- _WORK TO BE COMPLETED_: This exercise calls for copying every line below that holds the word "begin".

Top of EXCERPTED DATA

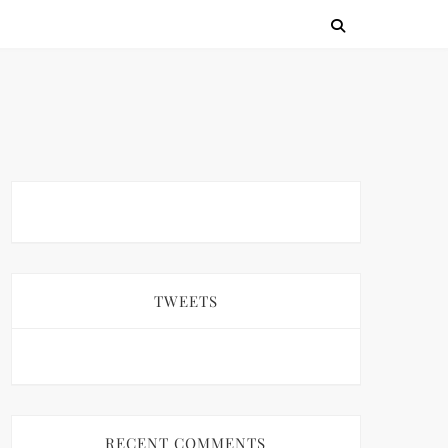
TWEETS
RECENT COMMENTS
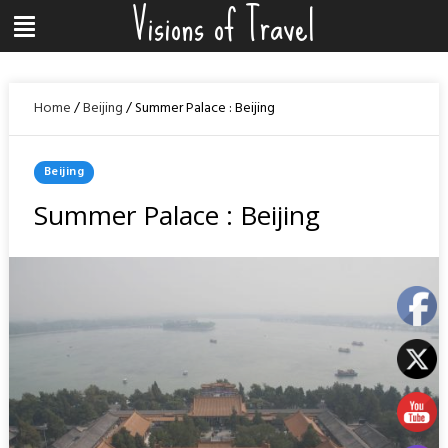
Visions of Travel
Skip
Menu
to
content
Home
/
Beijing
/
Summer Palace : Beijing
Posted
Beijing
In
Summer Palace : Beijing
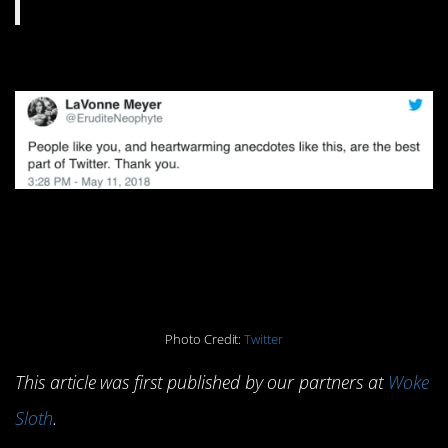
Photo Credit:
Twitter
This article was first published by our partners at
Woke
Sloth
.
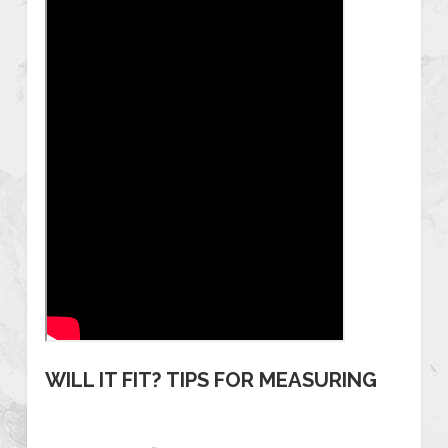
WILL IT FIT? TIPS FOR MEASURING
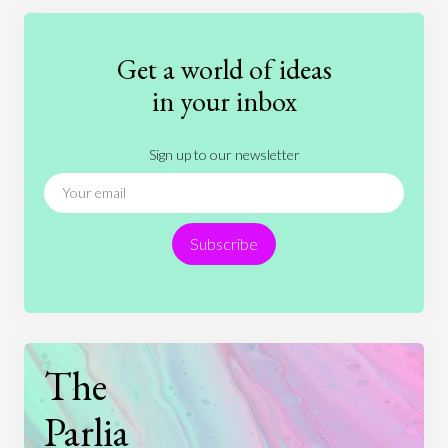
Education
Entertainment
Ethics
Fashion
Games
Gender
Health
Get a world of ideas
History
International Relations
Law
in your inbox
Literature
Movies
Music
Nature
Sign up to our newsletter
News
People
Philosophy
Politics
Religion
Science
Society
Sports
Subscribe
Technology
The
Parlia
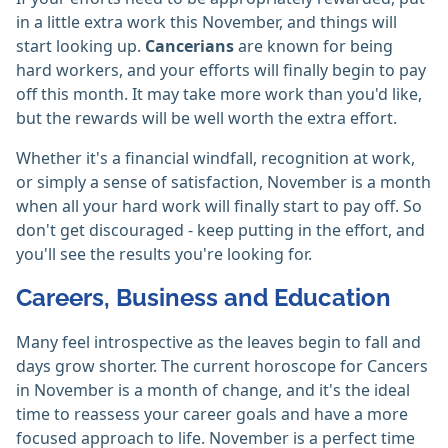
in a little extra work this November, and things will
start looking up.
Cancerians
are known for being
hard workers, and your efforts will finally begin to pay
off this month. It may take more work than you'd like,
but the rewards will be well worth the extra effort.
Whether it's a financial windfall, recognition at work,
or simply a sense of satisfaction, November is a month
when all your hard work will finally start to pay off. So
don't get discouraged - keep putting in the effort, and
you'll see the results you're looking for.
Careers, Business and Education
Many feel introspective as the leaves begin to fall and
days grow shorter. The current horoscope for Cancers
in November is a month of change, and it's the ideal
time to reassess your career goals and have a more
focused approach to life. November is a perfect time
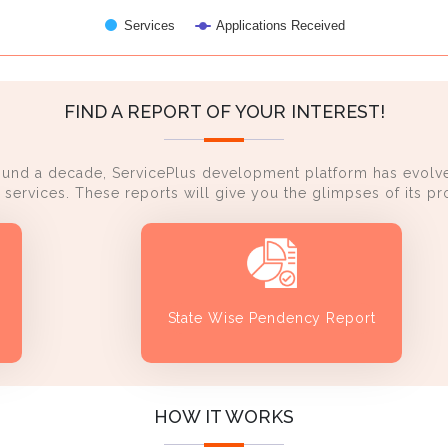
Services
Applications Received
FIND A REPORT OF YOUR INTEREST!
ound a decade, ServicePlus development platform has evolve
services. These reports will give you the glimpses of its 
State Wise Pendency Report
HOW IT WORKS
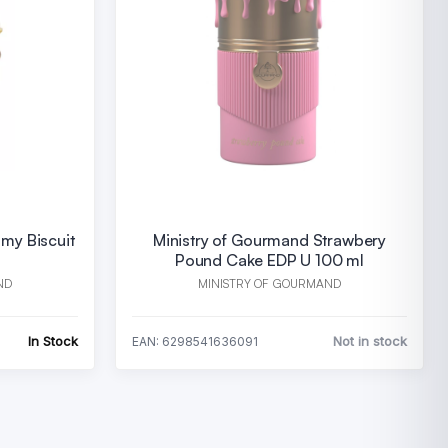
my Biscuit
Ministry of Gourmand Strawbery
Pound Cake EDP U 100 ml
ND
MINISTRY OF GOURMAND
In Stock
Not in stock
EAN: 6298541636091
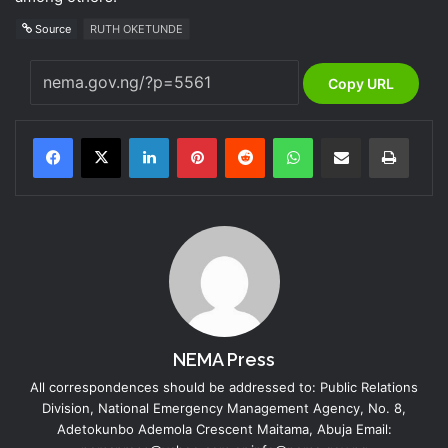
Source
RUTH OKETUNDE
Copy URL
LinkedIn
Pinterest
Reddit
WhatsApp
Share via Email
Print
NEMA Press
All correspondences should be addressed to: Public Relations
Division, National Emergency Management Agency, No. 8,
Adetokunbo Ademola Crescent Maitama, Abuja Email:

Bottom of EXCERPTED DATA

- _EXERCISE RESULT_:
hard workers, and your efforts will finally begin to pay
Many feel introspective as the leaves begin to fall and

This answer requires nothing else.